◆ Collected data entries:
----

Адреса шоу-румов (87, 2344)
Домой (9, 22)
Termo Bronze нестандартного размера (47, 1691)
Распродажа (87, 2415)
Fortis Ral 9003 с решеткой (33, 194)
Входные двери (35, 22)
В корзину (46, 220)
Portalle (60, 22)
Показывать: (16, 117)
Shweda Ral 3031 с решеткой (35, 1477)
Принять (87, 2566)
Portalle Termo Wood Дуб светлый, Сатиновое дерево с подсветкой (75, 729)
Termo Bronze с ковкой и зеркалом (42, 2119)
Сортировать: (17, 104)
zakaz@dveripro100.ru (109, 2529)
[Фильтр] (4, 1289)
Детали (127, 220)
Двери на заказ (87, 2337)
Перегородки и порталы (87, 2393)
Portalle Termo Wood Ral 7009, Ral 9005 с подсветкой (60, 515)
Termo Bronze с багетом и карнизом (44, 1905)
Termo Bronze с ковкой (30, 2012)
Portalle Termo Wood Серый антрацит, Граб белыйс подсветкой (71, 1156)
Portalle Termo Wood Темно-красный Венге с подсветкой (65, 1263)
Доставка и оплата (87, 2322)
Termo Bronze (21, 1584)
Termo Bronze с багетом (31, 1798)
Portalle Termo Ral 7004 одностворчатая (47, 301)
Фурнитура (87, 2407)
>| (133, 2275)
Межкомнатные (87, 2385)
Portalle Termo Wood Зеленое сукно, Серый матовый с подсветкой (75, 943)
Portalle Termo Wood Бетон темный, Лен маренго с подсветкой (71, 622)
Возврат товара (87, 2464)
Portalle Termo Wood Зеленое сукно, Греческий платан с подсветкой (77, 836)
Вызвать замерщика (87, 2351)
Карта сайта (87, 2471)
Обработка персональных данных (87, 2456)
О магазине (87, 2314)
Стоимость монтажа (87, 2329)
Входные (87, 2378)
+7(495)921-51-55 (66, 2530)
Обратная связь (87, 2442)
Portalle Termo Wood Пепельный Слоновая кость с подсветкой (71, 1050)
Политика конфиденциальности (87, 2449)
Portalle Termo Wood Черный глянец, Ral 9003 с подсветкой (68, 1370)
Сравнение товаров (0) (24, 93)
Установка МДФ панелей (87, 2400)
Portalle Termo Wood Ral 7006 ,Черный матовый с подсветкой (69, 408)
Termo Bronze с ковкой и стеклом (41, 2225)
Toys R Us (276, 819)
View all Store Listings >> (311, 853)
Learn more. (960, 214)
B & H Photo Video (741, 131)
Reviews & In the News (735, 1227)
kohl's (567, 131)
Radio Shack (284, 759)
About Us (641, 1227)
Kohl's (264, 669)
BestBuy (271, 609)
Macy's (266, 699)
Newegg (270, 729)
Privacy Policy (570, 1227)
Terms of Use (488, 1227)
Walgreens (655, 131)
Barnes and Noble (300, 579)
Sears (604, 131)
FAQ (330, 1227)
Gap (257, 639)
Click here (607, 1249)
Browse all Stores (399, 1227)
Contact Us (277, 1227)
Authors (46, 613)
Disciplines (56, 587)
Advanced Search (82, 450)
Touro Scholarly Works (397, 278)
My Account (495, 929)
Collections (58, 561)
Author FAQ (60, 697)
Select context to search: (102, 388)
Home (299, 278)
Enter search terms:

----

◆ Exercise directions:
Of the lines above, copy each that contains "решеткой".

◆ Exercise result:
Fortis Ral 9003 с решеткой (33, 194)
Shweda Ral 3031 с решеткой (35, 1477)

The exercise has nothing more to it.